TensorNetwork2DVector

ham

The Hamiltonian being used to evolve.

Type:

LocalHam2D

energy

The current of the current state, this will trigger a computation if the energy at this iteration hasn’t been computed yet.

Type:

float

energies

The energies that have been computed, if any.

Type:

list[float]

its

The corresponding sequence of iteration numbers that energies have been computed at.

Type:

list[int]

taus

The corresponding sequence of time steps that energies have been computed at.

Type:

list[float]

best

If keep_best was set then the best recorded energy and the corresponding state that was computed - keys 'energy' and 'state' respectively.

Type:

dict

fit_opts

Detailed options for fitting the applied gate.

Type:

dict

property fit_strategy
fit_opts
pre_normalize = True
contract_optimize = ''
condition_tensors = True
condition_balance_bonds = True
property compute_envs_every
set_state(psi)[source]

The default method for setting the current state - simply a copy. Subclasses can override this to perform additional transformations.

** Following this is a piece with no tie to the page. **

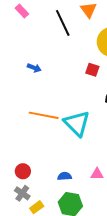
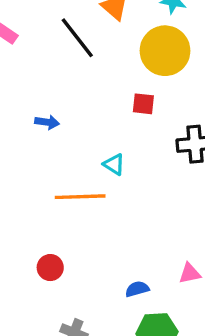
cyan triangle: (77, 123) -> (114, 164), moved, size x0.5
red circle: (23, 171) -> (50, 268), moved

_maybe_compute_plaquette_envs(force=False)[source]

Compute and store the plaquette environments for all local terms.

presweep(i)[source]

Full update presweep - compute envs and inject gate options.

compute_energy()[source]

Full update compute energy - use the (likely) already calculated plaquette environments.

gate(G, where)[source]

Apply the gate G at sites where, using a fitting method that takes into account the current environment.